Lors de déploiements sur le terrain dans plus de 200 centres de commande de moteurs industriels, nous avons constaté qu'une mauvaise coordination est à l'origine d'environ 30% d'arrêts de production non planifiés, même lorsque les dispositifs individuels sont conformes à leurs spécifications nominales. Ce guide fournit une méthodologie de coordination pratique pour les ingénieurs qui conçoivent et mettent en service des systèmes de protection des contacteurs à vide.
Les contacteurs à vide excellent dans la commutation répétée de charges dans des conditions de fonctionnement normales. Une unité bien conçue peut effectuer de 100 000 à 1 000 000 d'opérations mécaniques en fonction de la catégorie de charge. Mais cette capacité de commutation a des limites difficiles à franchir.
Le pouvoir de coupure d'un appareil moyenne tension typique contacteur à vide conçu pour des opérations de commutation fréquentes se situe entre 8× et 10× le courant nominal pour un fonctionnement AC-3 (moteur en marche) ou AC-4 (démarrage/raccordement du moteur). Pour un contacteur de 400 A, cela se traduit par un courant d'interruption maximal d'environ 3 200 à 4 000 A.
Comparez ce chiffre au courant de défaut potentiel d'un bus MT industriel.
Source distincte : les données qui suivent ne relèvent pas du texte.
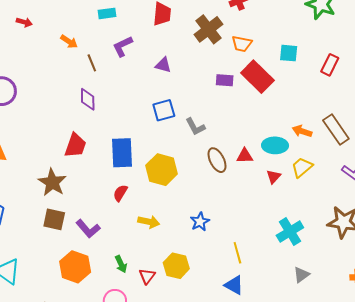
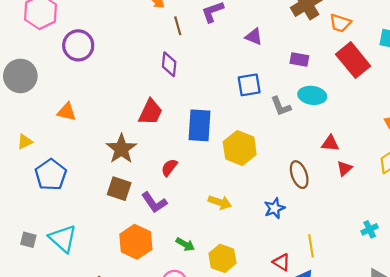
purple rectangle: (225, 80) -> (299, 60), moved
cyan ellipse: (275, 145) -> (312, 95), moved
brown ellipse: (217, 160) -> (299, 175), moved
red triangle: (274, 177) -> (345, 168), moved
red semicircle: (120, 193) -> (169, 167), moved
cyan cross: (290, 231) -> (370, 229), size x0.6
green arrow: (121, 264) -> (185, 244), turned -42
yellow hexagon: (176, 266) -> (222, 258), moved
red triangle: (147, 276) -> (281, 262), moved, turned -42

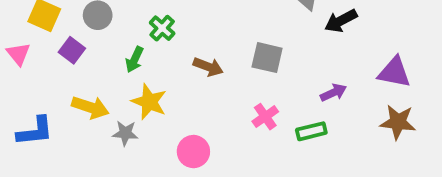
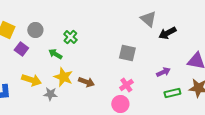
green arrow: (134, 59) -> (55, 54), turned 96
brown arrow: (208, 67) -> (86, 82), moved
green rectangle: (311, 131) -> (172, 93), moved
pink circle: (193, 152) -> (120, 104), moved

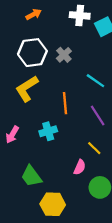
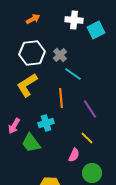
cyan line: (95, 81) -> (73, 74), moved
green trapezoid: (31, 176) -> (31, 143), moved

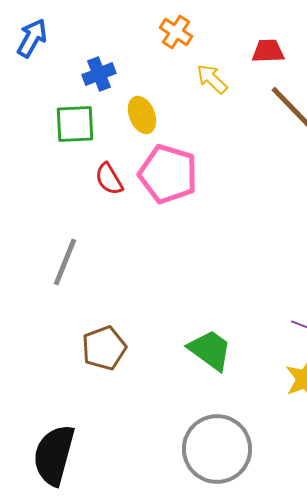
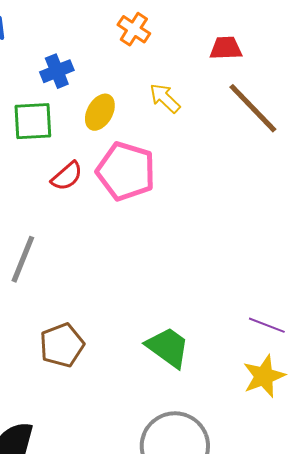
yellow arrow: (212, 79) -> (165, 98), moved
yellow ellipse: (142, 115) -> (100, 112), turned 51
red semicircle: (109, 179) -> (67, 176), turned -100

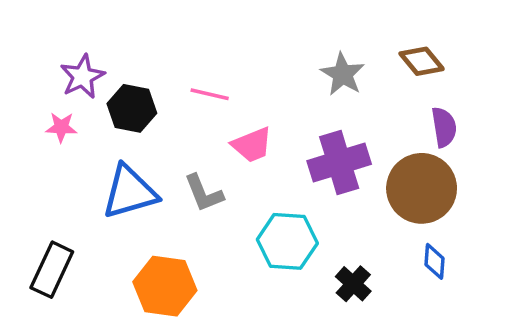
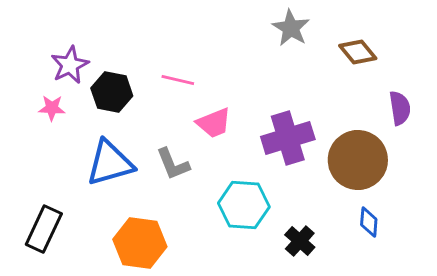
gray star: (343, 74) -> (291, 28), moved
purple semicircle: (444, 127) -> (400, 108), moved

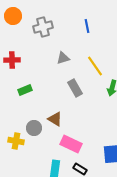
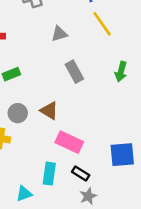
yellow line: (95, 66) -> (102, 24), moved
gray circle: (34, 128) -> (18, 113), moved

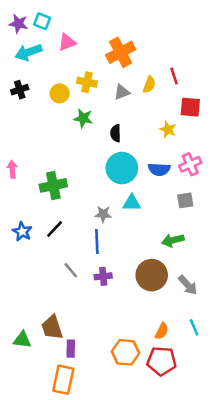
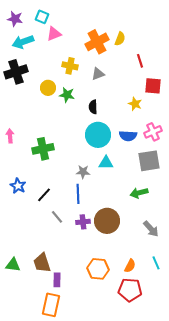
cyan square: (42, 21) -> (42, 17), moved
yellow semicircle: (149, 85) -> (120, 39), moved
black cross: (20, 90) -> (16, 72), size x1.6
yellow circle: (60, 93) -> (48, 88), moved
gray square: (185, 200) -> (149, 161), size x1.6
black line: (55, 229) -> (44, 195), moved
brown circle: (152, 275) -> (107, 221), moved
green triangle: (22, 340) -> (13, 265), moved
orange hexagon: (126, 352) -> (98, 269), moved

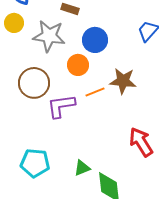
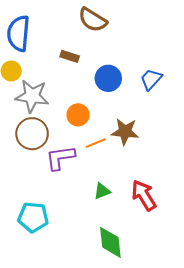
gray star: (49, 36) -> (32, 96), moved
blue circle: (95, 40) -> (108, 78), moved
green triangle: (82, 168) -> (102, 191), moved

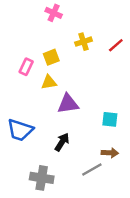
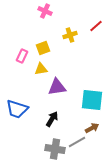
red line: (116, 45) -> (96, 26), moved
cyan square: (110, 119) -> (92, 100), size x1.6
brown arrow: (110, 153) -> (92, 128), turned -32
gray cross: (42, 178) -> (55, 149), moved

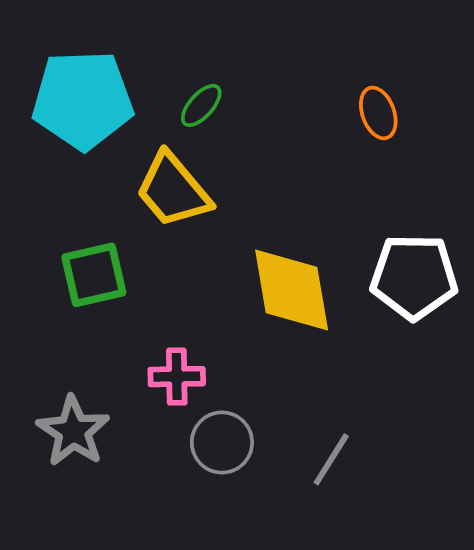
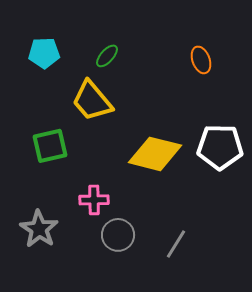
cyan pentagon: (83, 100) -> (44, 53), size x0.6
yellow diamond: (292, 290) -> (155, 154), turned -66

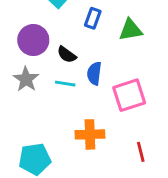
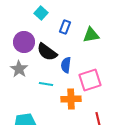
black semicircle: (67, 55) -> (47, 52), size x1.5
cyan line: (65, 84) -> (46, 84), moved
orange cross: (90, 134) -> (71, 99), moved

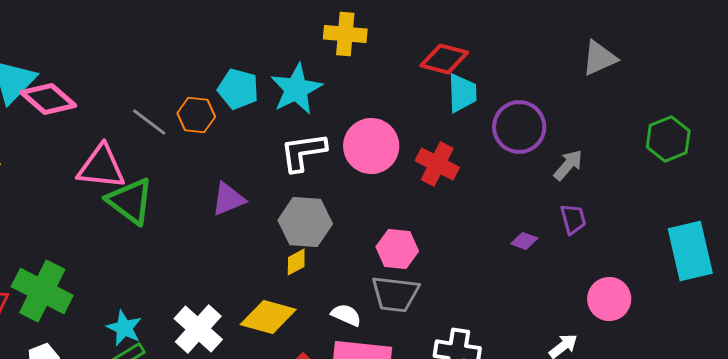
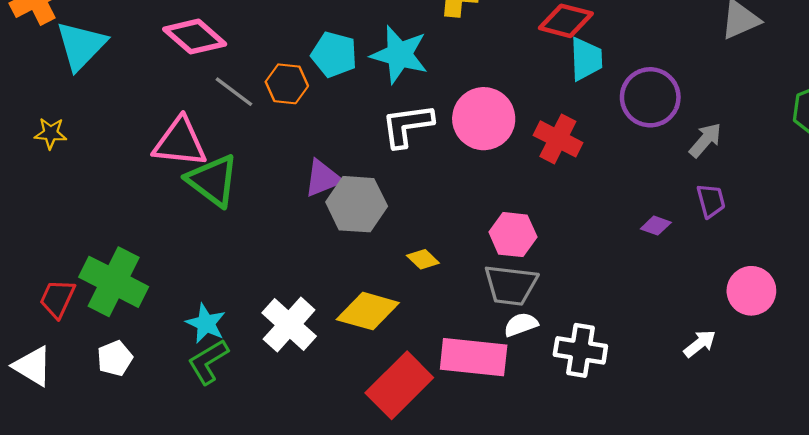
cyan star: (296, 89) -> (399, 55), turned -30
pink diamond: (48, 99) -> (195, 37), moved
gray hexagon: (305, 222) -> (357, 204), moved
yellow diamond: (296, 262) -> (423, 259), moved, turned 72
white semicircle: (346, 315) -> (521, 325), moved, turned -44

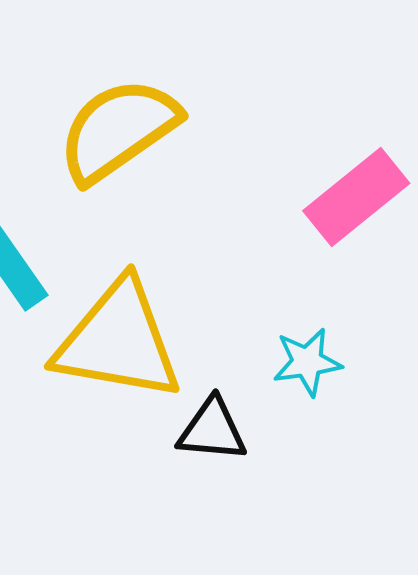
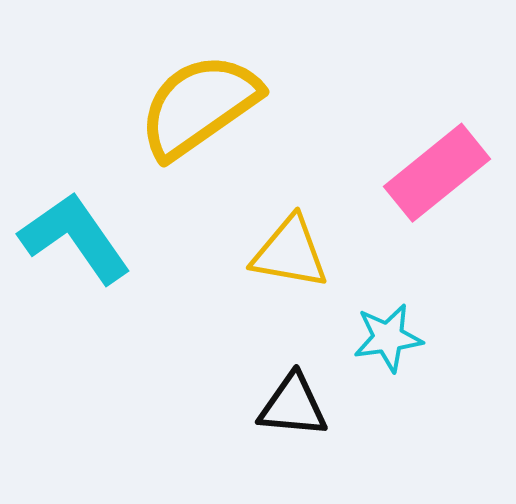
yellow triangle: (118, 341) -> (290, 253), moved, size x0.6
Des valeurs de 20 à 40 kA sont courantes. Dans certaines installations, on observe des valeurs de 50 kA ou plus.
L'inadéquation est grave. Lorsque le courant de défaut dépasse le pouvoir de coupure du contacteur :
La CEI 60947-4-1 définit des catégories d'utilisation précisément parce que les contacteurs ne sont pas des dispositifs de coupure. La norme fait la distinction entre le pouvoir de fermeture (fermeture sur un défaut) et le pouvoir de coupure (ouverture sous l'effet d'un défaut). Dans la plupart des applications MT, le pouvoir de fermeture et le pouvoir de coupure restent bien en deçà des niveaux de défaut du système.
Cette lacune crée une exigence absolue : les dispositifs de protection de secours doivent interrompre les défauts avant que le contacteur ne tente une interruption au-delà de sa capacité.
Les fusibles limiteurs de courant constituent la première ligne de défense contre les courants de défaut potentiels dépassant le pouvoir de coupure du contacteur à vide. Pour choisir correctement un fusible, il faut faire correspondre ses caractéristiques de passage I²t à la capacité de résistance thermique du contacteur.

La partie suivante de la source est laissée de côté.